Selama ini, mayoritas kebijakan pemerintah daerah terkait migrasi
hanyalah siasat “pemadam kebakaran” yang manfaatnya tidak dapat
dirasakan dalam jangka panjang. Gejala-gejala ketimpangan pembangunan
antara daerah perkotaan dan pedesaan masih ditemukan, urbanisasi
merupakan proses alami yang tak bisa dimungkiri. Oleh sebab itulah,
pembangunan desa merupakan keniscayaan.
Revitalisasi
desa harus diagendakan demi mewujudkan cita-cita UU No 6/2014 tentang
Desa: membangun Indonesia dari pinggiran dengan memperkuat desa dalam
negara kesatuan. Revitalisasi desa dapat membendung arus urbanisasi.
Hasrat penduduk desa merantau ke kota melemah. Keinginan para sarjana
untuk tinggal di kota meredup. Jumlah kaum terpelajar priayi menurun.
Lebih jauh, simbol kemandirian, kenyamanan, dan kesejahteraan melekat
pada desa. Dengan revitalisasi, desa menjadi kanal pemberdayaan yang
mampu mendongkrak taraf hidup dan kesejahteraan penduduk desa. Dalam
merealisasikannya, ada beberapa hal yang perlu diperhatikan.
Pertama,
setiap kota/kabupaten tidak boleh memupuk egoisme. Koordinasi yang
intens antarpemerintah daerah harus terjalin demi penyediaan lapangan
kerja dan perencanaan ketenagakerjaan yang matang. Kedua, perekonomian
pedesaan harus diperbaiki dengan menggenjot aktivitas ekonomi di luar
usaha tani (off-farm). Menjamurnya usaha kecil-menengah, perdagangan,
dan jasa di desa berdampak pada meningkatnya diversifikasi sumber
pendapatan penduduk desa. Dengan demikian, terdapat penghasilan lain di
samping ekonomi usaha tani (on-farm) (Kadir, 2014). Ketiga, sebagian
Alokasi Dana Desa (ADD) yang begitu besar sebaiknya dialokasikan untuk
“menghidupkan” dan “menghidupi” Badan Usaha Milik Desa (BUMDes) yang
menjadi katalisator pertumbuhan produktivitas penduduk desa.
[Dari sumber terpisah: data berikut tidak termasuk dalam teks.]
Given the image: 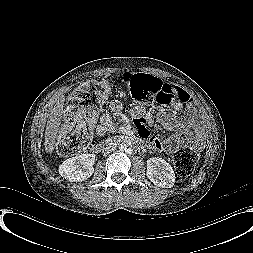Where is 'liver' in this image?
Instances as JSON below:
<instances>
[{
    "label": "liver",
    "instance_id": "1",
    "mask_svg": "<svg viewBox=\"0 0 253 253\" xmlns=\"http://www.w3.org/2000/svg\"><path fill=\"white\" fill-rule=\"evenodd\" d=\"M64 102L65 97L63 95L56 98L46 124L44 146L45 151L50 154L55 149L58 133L60 132Z\"/></svg>",
    "mask_w": 253,
    "mask_h": 253
}]
</instances>
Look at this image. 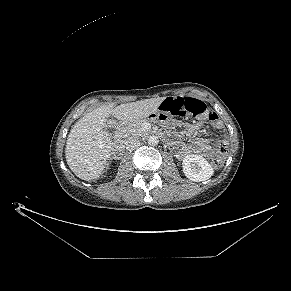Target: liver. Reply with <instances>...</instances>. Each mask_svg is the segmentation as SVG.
Here are the masks:
<instances>
[{"mask_svg": "<svg viewBox=\"0 0 291 291\" xmlns=\"http://www.w3.org/2000/svg\"><path fill=\"white\" fill-rule=\"evenodd\" d=\"M164 99H144L116 107L109 103L84 115L72 127L66 142L65 156L72 172L90 181L104 170L112 151V140L104 129L110 115L125 123L140 122L156 112Z\"/></svg>", "mask_w": 291, "mask_h": 291, "instance_id": "1", "label": "liver"}]
</instances>
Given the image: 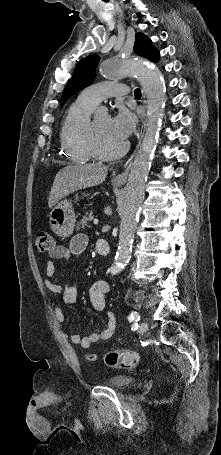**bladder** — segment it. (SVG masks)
Segmentation results:
<instances>
[{"label":"bladder","mask_w":221,"mask_h":455,"mask_svg":"<svg viewBox=\"0 0 221 455\" xmlns=\"http://www.w3.org/2000/svg\"><path fill=\"white\" fill-rule=\"evenodd\" d=\"M134 383V378L130 375L118 374L107 381V385L117 389H125Z\"/></svg>","instance_id":"obj_1"}]
</instances>
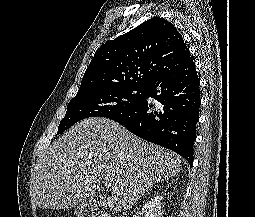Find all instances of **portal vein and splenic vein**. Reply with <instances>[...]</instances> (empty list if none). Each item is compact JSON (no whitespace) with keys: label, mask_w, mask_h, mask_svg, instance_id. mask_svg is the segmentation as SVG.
Segmentation results:
<instances>
[{"label":"portal vein and splenic vein","mask_w":255,"mask_h":217,"mask_svg":"<svg viewBox=\"0 0 255 217\" xmlns=\"http://www.w3.org/2000/svg\"><path fill=\"white\" fill-rule=\"evenodd\" d=\"M105 186L107 188H111L112 187V190L115 191L116 189L112 186L111 182H109V180H105Z\"/></svg>","instance_id":"1"}]
</instances>
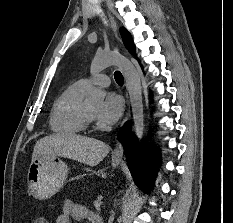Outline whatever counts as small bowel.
<instances>
[{"label": "small bowel", "instance_id": "obj_1", "mask_svg": "<svg viewBox=\"0 0 233 223\" xmlns=\"http://www.w3.org/2000/svg\"><path fill=\"white\" fill-rule=\"evenodd\" d=\"M72 220L101 223L100 218L94 212L83 205L76 204L67 199L63 201L62 212L58 215L56 223H72Z\"/></svg>", "mask_w": 233, "mask_h": 223}]
</instances>
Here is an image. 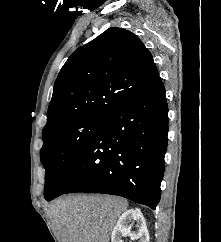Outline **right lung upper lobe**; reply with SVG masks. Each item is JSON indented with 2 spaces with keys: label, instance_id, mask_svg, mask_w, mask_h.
I'll return each mask as SVG.
<instances>
[{
  "label": "right lung upper lobe",
  "instance_id": "right-lung-upper-lobe-1",
  "mask_svg": "<svg viewBox=\"0 0 221 242\" xmlns=\"http://www.w3.org/2000/svg\"><path fill=\"white\" fill-rule=\"evenodd\" d=\"M158 76L153 57L138 36L109 28L78 48L62 67L43 133L81 118H104Z\"/></svg>",
  "mask_w": 221,
  "mask_h": 242
}]
</instances>
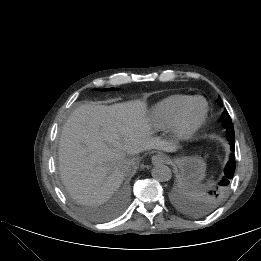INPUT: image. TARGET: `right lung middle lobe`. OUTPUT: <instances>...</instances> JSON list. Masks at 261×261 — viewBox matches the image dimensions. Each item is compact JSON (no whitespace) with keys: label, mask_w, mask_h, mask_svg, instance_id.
Wrapping results in <instances>:
<instances>
[{"label":"right lung middle lobe","mask_w":261,"mask_h":261,"mask_svg":"<svg viewBox=\"0 0 261 261\" xmlns=\"http://www.w3.org/2000/svg\"><path fill=\"white\" fill-rule=\"evenodd\" d=\"M114 88H109V89H99V90H102V91H107V90H113ZM98 90V89H97Z\"/></svg>","instance_id":"1"}]
</instances>
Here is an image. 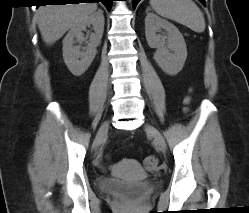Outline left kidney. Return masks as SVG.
Listing matches in <instances>:
<instances>
[{"mask_svg":"<svg viewBox=\"0 0 249 213\" xmlns=\"http://www.w3.org/2000/svg\"><path fill=\"white\" fill-rule=\"evenodd\" d=\"M160 29L166 32V46L163 43V36L156 34ZM145 34L149 47L156 48L154 60L158 66L168 75L179 73L187 58V48L178 28L154 13H147Z\"/></svg>","mask_w":249,"mask_h":213,"instance_id":"obj_1","label":"left kidney"}]
</instances>
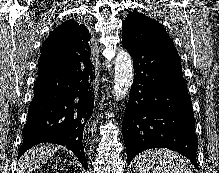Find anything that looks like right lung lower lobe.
<instances>
[{
    "mask_svg": "<svg viewBox=\"0 0 219 173\" xmlns=\"http://www.w3.org/2000/svg\"><path fill=\"white\" fill-rule=\"evenodd\" d=\"M68 56L62 64L40 61L18 158L39 143H57L70 149L87 169L84 139L94 108V67L83 55Z\"/></svg>",
    "mask_w": 219,
    "mask_h": 173,
    "instance_id": "1",
    "label": "right lung lower lobe"
}]
</instances>
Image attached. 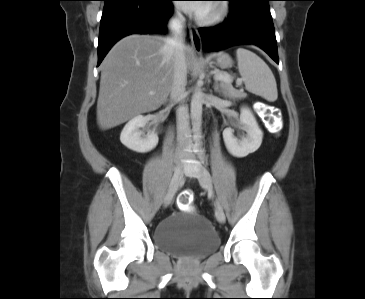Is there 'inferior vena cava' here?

Pengembangan 69.000 BUMDes yang menjadi cita-cita pemerintahan Jokowi-JK
tidaklah mustahil.
Jika ketiga hal di atas menjadi
agenda bersama, baik para pemangku kebijakan, stakeholder, maupun semua
elemen masyarakat, desa mampu merintis fondasi peradaban yang darinya
lahir insan-insan genial.
Penulis adalah esais, peneliti, dan dosen STAI Attanwir Bojonegoro.